_TASK INPUT_:

# # # #

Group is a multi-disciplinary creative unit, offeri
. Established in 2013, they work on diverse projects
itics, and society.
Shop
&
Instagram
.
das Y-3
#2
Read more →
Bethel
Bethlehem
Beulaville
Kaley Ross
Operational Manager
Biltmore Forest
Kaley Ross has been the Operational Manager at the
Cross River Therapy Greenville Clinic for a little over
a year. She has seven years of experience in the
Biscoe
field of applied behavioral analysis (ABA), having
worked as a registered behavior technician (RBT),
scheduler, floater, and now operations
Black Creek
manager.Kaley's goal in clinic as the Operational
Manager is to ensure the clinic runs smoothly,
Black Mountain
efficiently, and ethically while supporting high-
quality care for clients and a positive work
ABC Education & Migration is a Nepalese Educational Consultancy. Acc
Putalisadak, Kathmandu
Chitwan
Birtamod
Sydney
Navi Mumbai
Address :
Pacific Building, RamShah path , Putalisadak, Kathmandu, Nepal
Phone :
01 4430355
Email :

# # # #

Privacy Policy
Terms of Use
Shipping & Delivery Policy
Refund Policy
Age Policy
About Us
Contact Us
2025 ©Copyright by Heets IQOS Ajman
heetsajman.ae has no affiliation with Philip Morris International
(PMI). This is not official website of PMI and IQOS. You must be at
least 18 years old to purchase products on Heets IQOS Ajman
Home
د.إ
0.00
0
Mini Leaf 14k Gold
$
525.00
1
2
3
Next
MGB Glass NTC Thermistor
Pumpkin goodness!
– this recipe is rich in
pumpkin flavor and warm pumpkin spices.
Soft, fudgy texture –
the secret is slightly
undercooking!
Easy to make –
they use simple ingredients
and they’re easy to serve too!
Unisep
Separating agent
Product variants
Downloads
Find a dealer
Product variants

# # # #

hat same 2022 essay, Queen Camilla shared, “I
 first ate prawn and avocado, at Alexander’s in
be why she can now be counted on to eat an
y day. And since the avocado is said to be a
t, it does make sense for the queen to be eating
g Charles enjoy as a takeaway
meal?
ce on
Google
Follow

# # # #

Within the material above, extract exactly the lines that start at the line containing "Group is a multi-disciplinary" and stop after the line containing "Kaley Ross has", and only those.

Group is a multi-disciplinary creative unit, offeri
. Established in 2013, they work on diverse projects
itics, and society.
Shop
&
Instagram
.
das Y-3
#2
Read more →
Bethel
Bethlehem
Beulaville
Kaley Ross
Operational Manager
Biltmore Forest
Kaley Ross has been the Operational Manager at the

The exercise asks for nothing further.